Intimacy With One's Mother and Its Effects On Peer Delinquency During Adolescence
Methods: Longitudinal data analysis was conducted on an ongoing National Institute of Child Health and Development funded study of the effects of maltreatment on adolescents. The sample consists of 280 adolescents (mean baseline age=10.9) living in Los Angeles, CA. Participants were assessed at three time points approximately one year apart. Peer delinquency was assessed via the Adolescent Delinquency Questionnaire, a self-report measure that asked participants if they knew people their age who had engaged in various forms of delinquent behavior. The Intimacy Scales, a self-report measure of intimacy with one’s mother, was used as a proxy for assessing the social bonds between adolescents and their mothers. Both random- and fixed-effects models were used to estimate the relationship between intimacy with one’s mother and peer delinquency across time.
Results: Results from the random-effects model revealed that there was a negative effect of intimacy with one’s mother on peer delinquency across time (β =-.0135, p<.01). A fixed-effects model, which has the advantage of controlling for unmeasured time-invariant characteristics, also indicated that this relationship was significant in the expected direction (β =-.0145, p<.01). Neither child maltreatment nor gender moderated this relationship.
Implications: We found that youth who perceived their relationships with their mothers as more intimate had significantly lower peer delinquency scores across time, thus providing evidence in support of Hawkins and Weis’s social development model.

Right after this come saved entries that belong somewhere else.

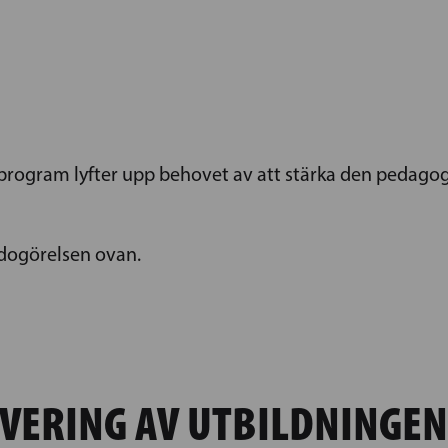
na program lyfter upp behovet av att stärka den peda
dogörelsen ovan.
VERING AV UTBILDNINGEN 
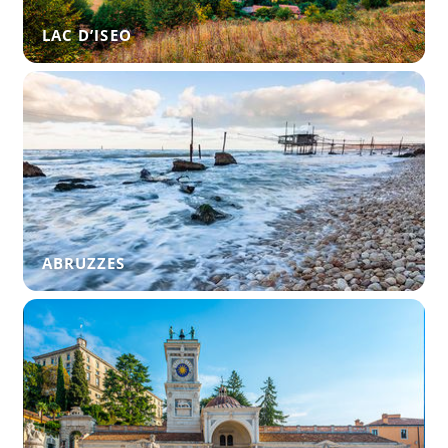
LAC D’ISEO
ABRUZZES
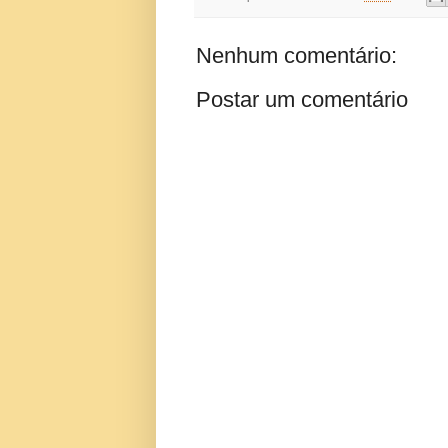
Nenhum comentário:
Postar um comentário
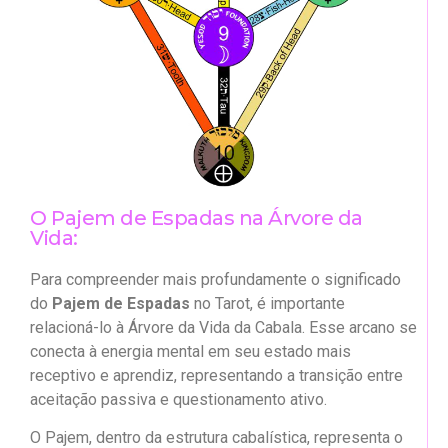
O Pajem de Espadas na Árvore da
Vida:
Para compreender mais profundamente o significado
do
Pajem de Espadas
no Tarot, é importante
relacioná-lo à Árvore da Vida da Cabala. Esse arcano se
conecta à energia mental em seu estado mais
receptivo e aprendiz, representando a transição entre
aceitação passiva e questionamento ativo.
O Pajem, dentro da estrutura cabalística, representa o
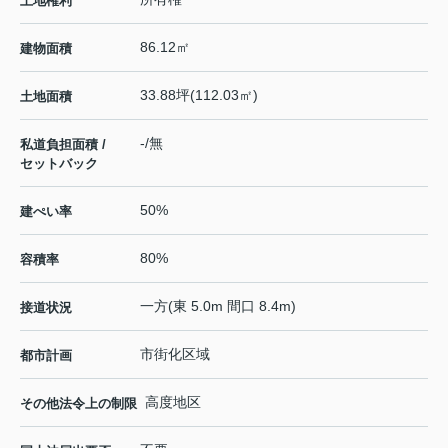
土地権利
86.12㎡
建物面積
33.88坪(112.03㎡)
土地面積
-/無
私道負担面積 /
セットバック
50%
建ぺい率
80%
容積率
一方(東 5.0m 間口 8.4m)
接道状況
市街化区域
都市計画
高度地区
その他法令上の制限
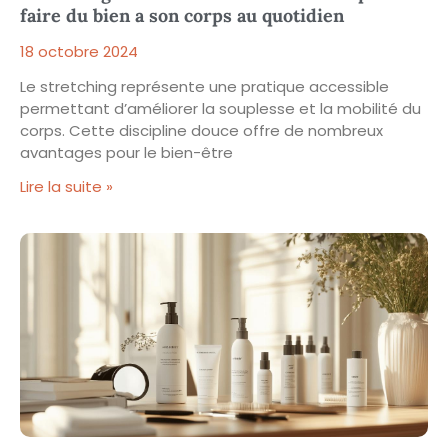
faire du bien a son corps au quotidien
18 octobre 2024
Le stretching représente une pratique accessible
permettant d’améliorer la souplesse et la mobilité du
corps. Cette discipline douce offre de nombreux
avantages pour le bien-être
Lire la suite »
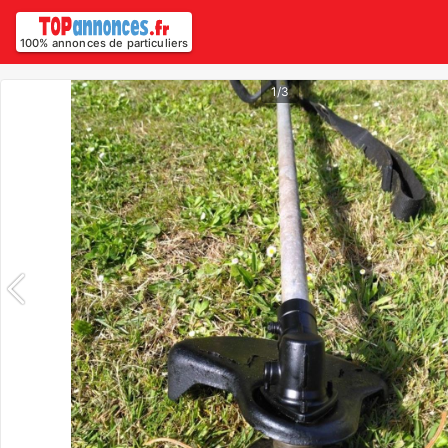
100% annonces de particuliers
1/3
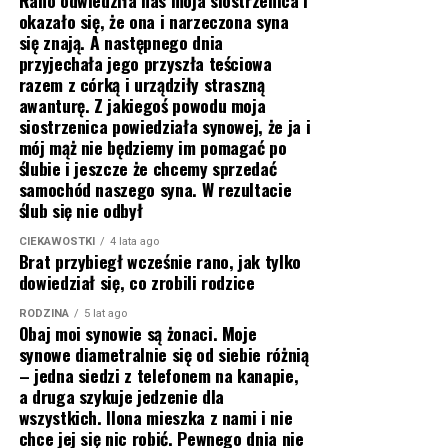
Rano odwiedziła nas moja siostrzenica i
okazało się, że ona i narzeczona syna
się znają. A następnego dnia
przyjechała jego przyszła teściowa
razem z córką i urządziły straszną
awanturę. Z jakiegoś powodu moja
siostrzenica powiedziała synowej, że ja i
mój mąż nie będziemy im pomagać po
ślubie i jeszcze że chcemy sprzedać
samochód naszego syna. W rezultacie
ślub się nie odbył
CIEKAWOSTKI
4 lata ago
Brat przybiegł wcześnie rano, jak tylko
dowiedział się, co zrobili rodzice
RODZINA
5 lat ago
Obaj moi synowie są żonaci. Moje
synowe diametralnie się od siebie różnią
– jedna siedzi z telefonem na kanapie,
a druga szykuje jedzenie dla
wszystkich. Ilona mieszka z nami i nie
chce jej się nic robić. Pewnego dnia nie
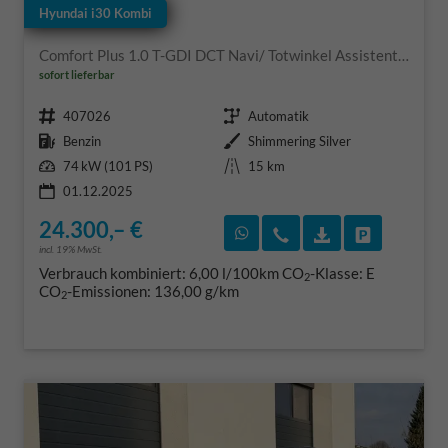
Hyundai i30 Kombi
Comfort Plus 1.0 T-GDI DCT Navi/ Totwinkel Assistent/ PDC V&H + Kamera/ Alu 17"
sofort lieferbar
Fahrzeugnr.
Getriebe
407026
Automatik
Kraftstoff
Außenfarbe
Benzin
Shimmering Silver
Leistung
Kilometerstand
74 kW (101 PS)
15 km
01.12.2025
24.300,– €
Rückruf vereinbaren
Wir rufen Sie an
Fahrzeugexposé
Fahrzeug 
incl. 19% MwSt.
Verbrauch kombiniert:
6,00 l/100km
CO
-Klasse:
E
2
CO
-Emissionen:
136,00 g/km
2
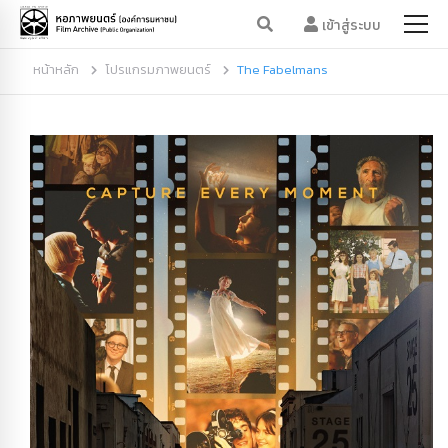
เข้าสู่ระบบ
หน้าหลัก
โปรแกรมภาพยนตร์
The Fabelmans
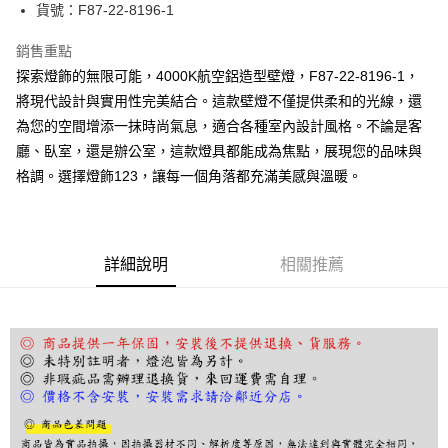
街口支付
貨號：F87-22-8196-1
悠遊付
銷售重點
探索燈飾的無限可能，4000K航空鋁造型壁燈，F87-22-8196-1，
Google Pay
將現代設計與實用性完美結合。這款壁燈不僅提供柔和的光線，還
全盈+PAY
為您的空間增添一抹時尚氣息，適合各種室內設計風格。不論是客
廳、臥室，還是辦公室，這款燈具都能成為焦點，展現您的品味與
AFTEE先享後付
格調。選擇燈飾123，讓每一個角落都充滿美感與溫暖。
相關說明
【關於「AFTEE先享後付」】
ATM付款
AFTEE先享後付是「在收到商品之後才付款」的支付方式。 讓您購物簡單
便利好安心！
１．簡單：不需註冊會員、不需綁卡、不需儲值。
運送方式
詳細說明
相關推薦
２．便利：只要手機號碼，簡訊認證，即可結帳。
３．安心：先確認商品／服務後，再付款。
宅配
每筆NT$180，滿NT$5,000(含以上)免運費
【「AFTEE先享後付」結帳流程】
１．於結帳方式選擇「AFTEE先享後付」後，將跳轉至「AFTEE先享後付」
結帳頁面，進行簡訊認證並確認金額後，即可完成結帳。
２．訂單成立數日內，您將收到繳費通知簡訊。
３．收到繳費通知簡訊後14天內，點擊此簡訊中的連結，可透過四大超商／
ATM／網路銀行／等多元方式進行付款，方視為交易完成。
※ 請注意：結帳手續完成當下不需立刻繳費，但若您需要取消訂單，請聯絡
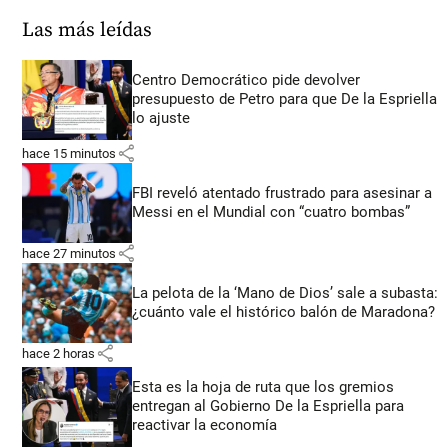
Las más leídas
Centro Democrático pide devolver
presupuesto de Petro para que De la Espriella
lo ajuste
share
hace 15 minutos
FBI reveló atentado frustrado para asesinar a
Messi en el Mundial con “cuatro bombas”
share
hace 27 minutos
La pelota de la ‘Mano de Dios’ sale a subasta:
¿cuánto vale el histórico balón de Maradona?
share
hace 2 horas
Esta es la hoja de ruta que los gremios
entregan al Gobierno De la Espriella para
reactivar la economía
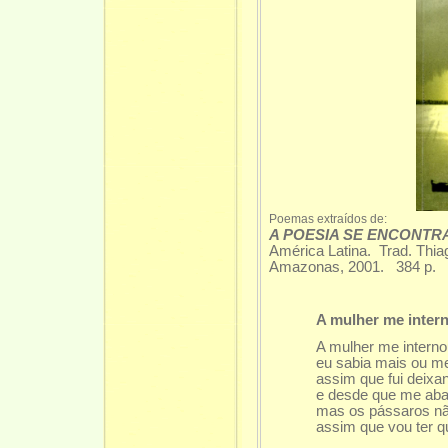
Poemas extraídos de:
A POESIA SE ENCONTR
América Latina. Trad. Thia
Amazonas, 2001. 384 p.
A mulher me inter
A mulher me intern
eu sabia mais ou m
assim que fui deix
e desde que me aba
mas os pássaros n
assim que vou ter q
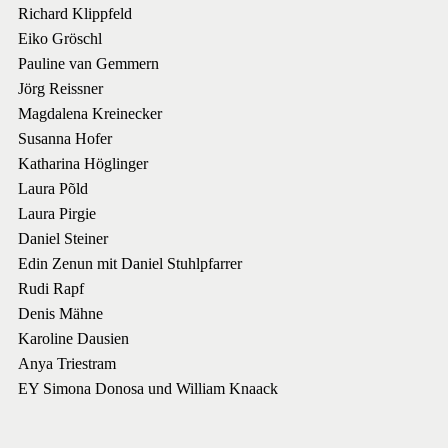
Richard Klippfeld
Eiko Gröschl
Pauline van Gemmern
Jörg Reissner
Magdalena Kreinecker
Susanna Hofer
Katharina Höglinger
Laura Põld
Laura Pirgie
Daniel Steiner
Edin Zenun mit Daniel Stuhlpfarrer
Rudi Rapf
Denis Mähne
Karoline Dausien
Anya Triestram
EY Simona Donosa und William Knaack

These findings suggest that interventions designed to prevent maladaptive associations with delinquent peers should target children’s social bonds with their mothers. These goals could be incorporated into existing forms of individual and family therapy for at-risk youth. Additionally, these findings might be used to inform primary prevention interventions, such as promoting positive attachment processes in communities affected by high rates of juvenile offending. Future research should explore how other types of social bonds, such as those with the family and occurring within other domains of children’s lives (schools, neighborhoods, etc.), also contribute to the association with delinquent peers.